What is being asked | How many lines in the data hold the string "Kegelbahnen"? State the number alone.
(Beginning of Provided data)
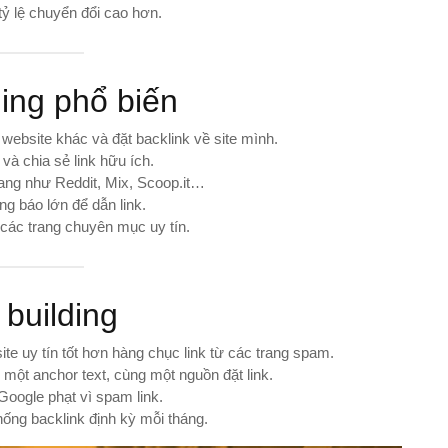
tỷ lệ chuyển đổi cao hơn.
ding phổ biến
website khác và đặt backlink về site mình.
và chia sẻ link hữu ích.
rang như Reddit, Mix, Scoop.it…
ng báo lớn để dẫn link.
 các trang chuyên mục uy tín.
 building
ite uy tín tốt hơn hàng chục link từ các trang spam.
ột anchor text, cùng một nguồn đặt link.
Google phạt vì spam link.
hống backlink định kỳ mỗi tháng.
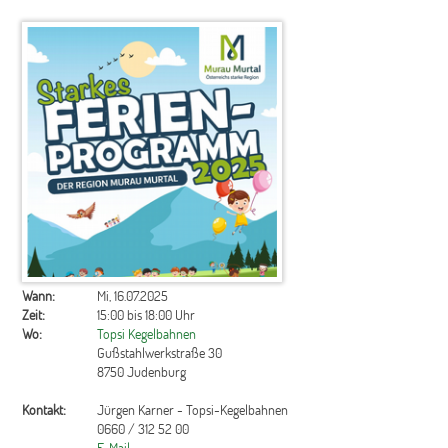
Wann:
Mi, 16.07.2025
Zeit:
15:00 bis 18:00 Uhr
Wo:
Topsi Kegelbahnen
Gußstahlwerkstraße 30
8750 Judenburg
Kontakt:
Jürgen Karner - Topsi-Kegelbahnen
0660 / 312 52 00
E-Mail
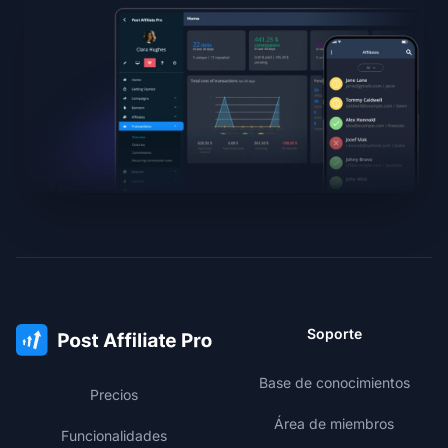
Soporte
Base de conocimientos
Precios
Área de miembros
Funcionalidades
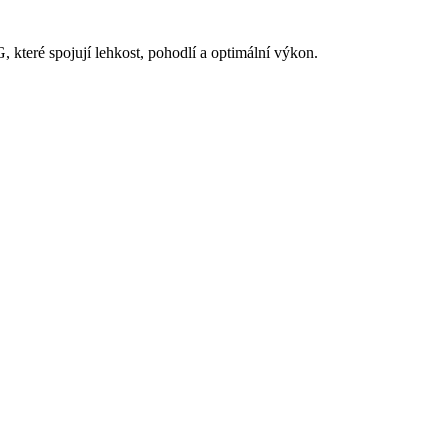
 které spojují lehkost, pohodlí a optimální výkon.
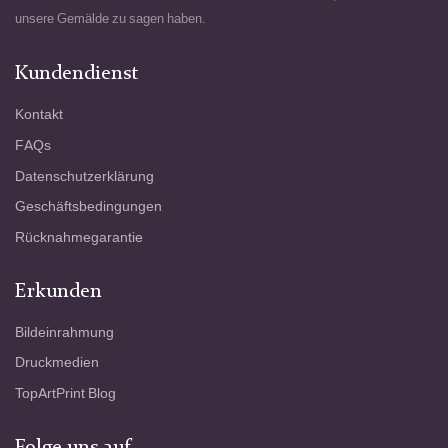
unsere Gemälde zu sagen haben.
Kundendienst
Kontakt
FAQs
Datenschutzerklärung
Geschäftsbedingungen
Rücknahmegarantie
Erkunden
Bildeinrahmung
Druckmedien
TopArtPrint Blog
(End of Provided data)
Exercise result | 2